When Does A Spanking Go Too Far: Why I Didn't Call The Police

My original post very much hit a nerve with close personal friends, with my fellow Chicago Now bloggers and also with the general public.

People reached out to me to tell their stories of abuse.  Others privately told me I was doing the right thing.  Strangers who know nothing of my personal character, much less how DCFS works, called me names and attempted to bully me from the comfort of the internet.

So I sat and took all of this energy in.  I absorbed the pain, the urgency and the vitriol and got lost deep in thought.

Then I prayed.

So why didn't I call the police?

Because I knew the long holiday weekend was going to be a bloody one and a call about what someone allegedly heard being done to a child may not have been a top priority.

A person who hears a child possibly being beaten for ten minutes may not get a squad car to that address for quite a while depending on what asshole is shooting up the south side at any particular moment.

If it takes an overburdened and understaffed police force ten plus minutes to respond to a robbery call on a very busy night on the north side, you can imagine how long the wait would be down here with multiple shootings going on.

Yes a person takes priority over property but if there are no cars to assign to the call it will have to wait.

Related Posts:

When Does A Spanking Go Too Far

The Girl In The Window

When Does A Spanking Go Too Far:  DCFS Is Called

When Does A Spanking Go Too Far:  Lessons Learned

Some of you may not be aware that Chicago has a rather large gun violence problem and not enough police to deter the foolishness that is sweeping the city.  I'm not saying Chicago's finest wouldn't have eventually made it out to my neighbors, but children can be sent next door.  Bruises can be covered with clothing and lies can be told.

You know who would have paid the price for me calling the police?  Whomever was on the receiving end of that spanking/beating last week, that's who.

I also suspect that my calling the police anonymously based on what I heard would of elicited a half assed response from any officers that would of come out unless I said the magic words:

"You need to perform a well being check on the child."

I didn't know to use that phrase until after I published the original post.  Frankly, how is anyone outside of the police and mandated reporters of abuse supposed to know how this insane system works?

I have a tremendous amount of respect for police officers and the work they do.  Yet when you have idiots willing to take someone's life and then you receive a call to check on a child based on something someone may or may not have heard correctly, you're going to go but I'd venture to guess that they'd leave in under 10 minuets---alone.

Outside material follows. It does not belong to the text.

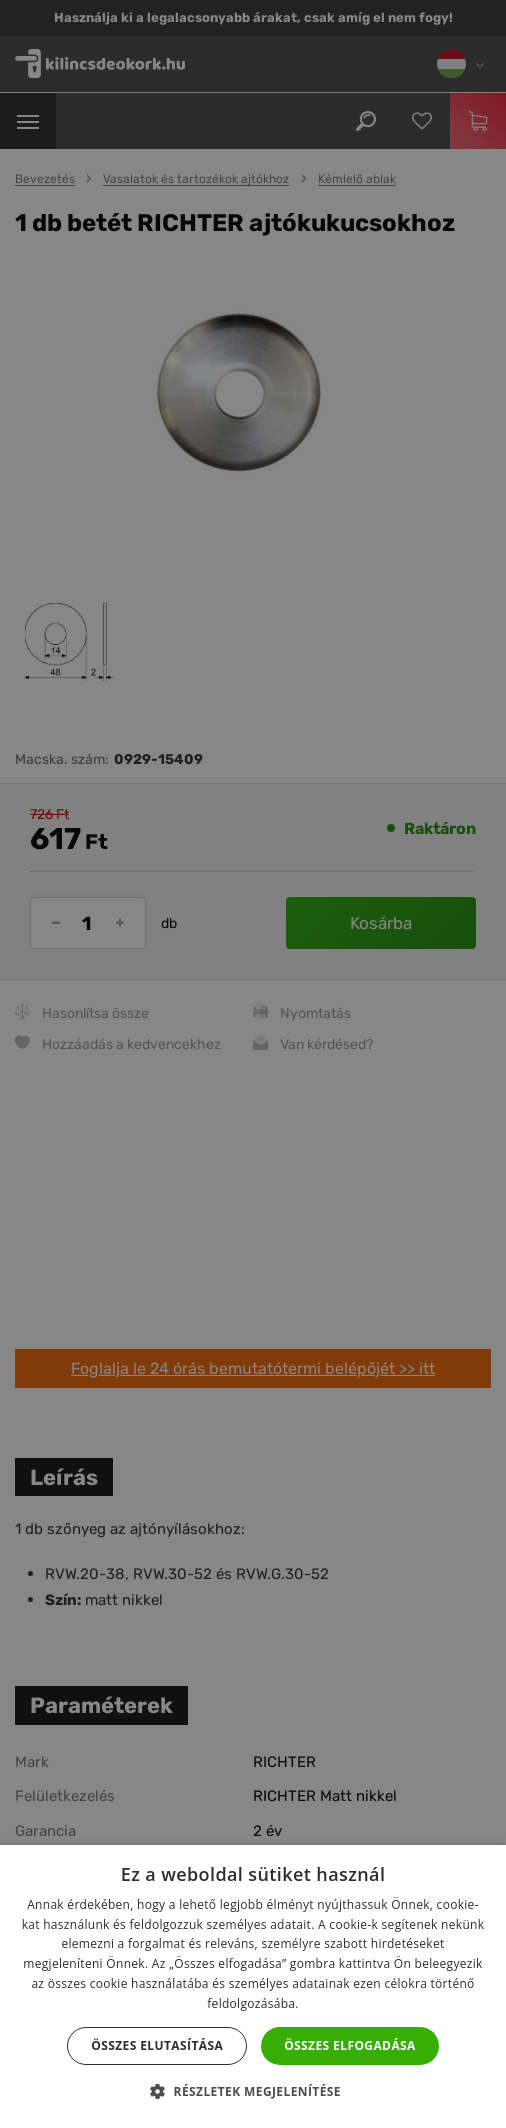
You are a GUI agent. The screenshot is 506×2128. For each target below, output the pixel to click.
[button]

So the child could be in possibly greater danger, and a potential abuser has been alerted that they have a neighbor willing to call the police on them.

Sounds like an ideal situation to me.

Let's add to that scenario that I have no idea who resides in that house and their potential for greater violence.  While the "no snitching" code of silence is being broken in urban America, it hasn't been put to bed yet.

Sticking your nose into someone else's business can have deadly consequences.

Yet the most disheartening information came from DCFS themselves.  That's when I knew the social safety net has much larger holes than I could ever imagine.

Because when you place a call to report abuse that you "hear," that doesn't hold water with DCFS.